# TO DO
Where a record contains an image, leave the image out and print the rest exactly.

# DATA TO PROCESS
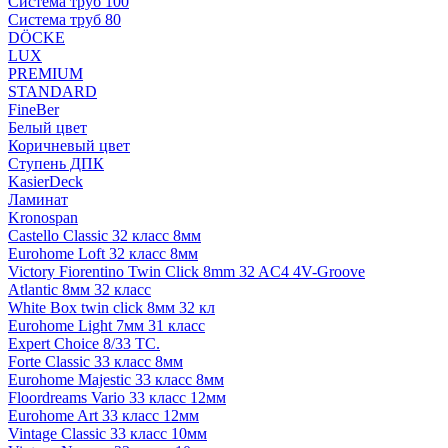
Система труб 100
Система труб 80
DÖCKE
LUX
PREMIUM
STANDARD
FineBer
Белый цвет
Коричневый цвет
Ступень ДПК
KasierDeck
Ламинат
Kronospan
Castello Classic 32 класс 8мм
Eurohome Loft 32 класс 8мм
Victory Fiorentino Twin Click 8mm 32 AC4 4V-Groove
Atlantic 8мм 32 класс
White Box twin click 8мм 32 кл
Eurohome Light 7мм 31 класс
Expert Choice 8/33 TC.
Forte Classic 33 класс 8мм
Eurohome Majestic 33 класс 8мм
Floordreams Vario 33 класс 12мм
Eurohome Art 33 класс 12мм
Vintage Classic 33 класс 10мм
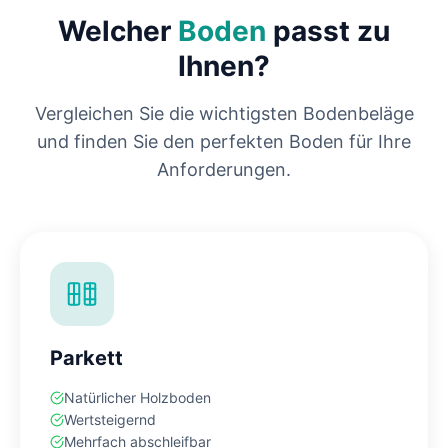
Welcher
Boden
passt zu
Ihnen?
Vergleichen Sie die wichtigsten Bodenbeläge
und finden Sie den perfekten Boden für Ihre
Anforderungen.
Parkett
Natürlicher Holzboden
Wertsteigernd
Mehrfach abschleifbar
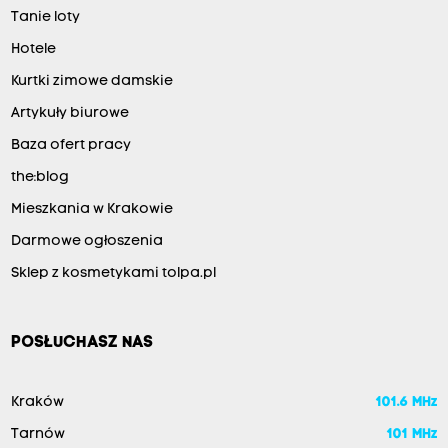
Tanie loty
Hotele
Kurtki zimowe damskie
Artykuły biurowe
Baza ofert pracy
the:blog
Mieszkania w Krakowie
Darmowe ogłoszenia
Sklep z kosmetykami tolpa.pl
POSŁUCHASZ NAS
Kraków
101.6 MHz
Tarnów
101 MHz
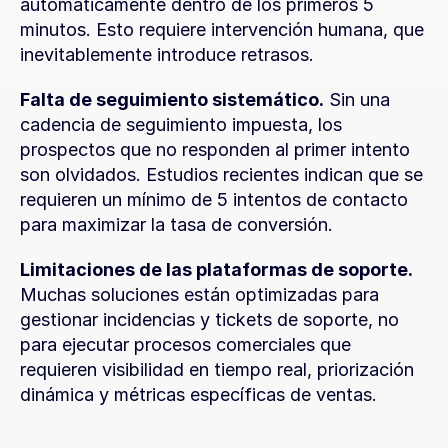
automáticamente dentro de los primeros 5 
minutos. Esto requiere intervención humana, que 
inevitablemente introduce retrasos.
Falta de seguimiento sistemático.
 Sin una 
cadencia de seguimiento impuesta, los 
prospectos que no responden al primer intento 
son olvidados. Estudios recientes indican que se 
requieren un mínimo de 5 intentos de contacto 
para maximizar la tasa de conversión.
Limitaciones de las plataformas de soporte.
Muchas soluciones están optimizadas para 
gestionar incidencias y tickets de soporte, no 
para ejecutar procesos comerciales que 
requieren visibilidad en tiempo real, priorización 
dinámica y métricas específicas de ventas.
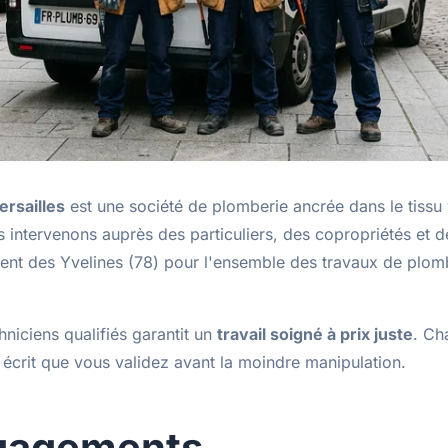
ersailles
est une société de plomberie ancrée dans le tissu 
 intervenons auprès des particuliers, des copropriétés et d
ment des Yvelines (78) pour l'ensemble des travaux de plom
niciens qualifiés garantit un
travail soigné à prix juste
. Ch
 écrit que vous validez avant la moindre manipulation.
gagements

# RESULT
Система труб 100
Система труб 80
DÖCKE
LUX
PREMIUM
STANDARD
FineBer
Белый цвет
Коричневый цвет
Ступень ДПК
KasierDeck
Ламинат
Kronospan
Castello Classic 32 класс 8мм
Eurohome Loft 32 класс 8мм
Victory Fiorentino Twin Click 8mm 32 AC4 4V-Groove
Atlantic 8мм 32 класс
White Box twin click 8мм 32 кл
Eurohome Light 7мм 31 класс
Expert Choice 8/33 TC.
Forte Classic 33 класс 8мм
Eurohome Majestic 33 класс 8мм
Floordreams Vario 33 класс 12мм
Eurohome Art 33 класс 12мм
Vintage Classic 33 класс 10мм
Welcher
Boden
passt zu
Ihnen?
Vergleichen Sie die wichtigsten Bodenbeläge
und finden Sie den perfekten Boden für Ihre
Anforderungen.
Parkett
Natürlicher Holzboden
Wertsteigernd
Mehrfach abschleifbar
Tanie loty
Hotele
Kurtki zimowe damskie
Artykuły biurowe
Baza ofert pracy
the:blog
Mieszkania w Krakowie
Darmowe ogłoszenia
Sklep z kosmetykami tolpa.pl
POSŁUCHASZ NAS
Kraków
101.6 MHz
Tarnów
101 MHz
automáticamente dentro de los primeros 5 
minutos. Esto requiere intervención humana, que 
inevitablemente introduce retrasos.
Falta de seguimiento sistemático.
 Sin una 
cadencia de seguimiento impuesta, los 
prospectos que no responden al primer intento 
son olvidados. Estudios recientes indican que se 
requieren un mínimo de 5 intentos de contacto 
para maximizar la tasa de conversión.
Limitaciones de las plataformas de soporte.
Muchas soluciones están optimizadas para 
gestionar incidencias y tickets de soporte, no 
para ejecutar procesos comerciales que 
requieren visibilidad en tiempo real, priorización 
dinámica y métricas específicas de ventas.
ersailles
est une société de plomberie ancrée dans le tissu 
 intervenons auprès des particuliers, des copropriétés et d
ment des Yvelines (78) pour l'ensemble des travaux de plom
niciens qualifiés garantit un
travail soigné à prix juste
. Ch
 écrit que vous validez avant la moindre manipulation.
gagements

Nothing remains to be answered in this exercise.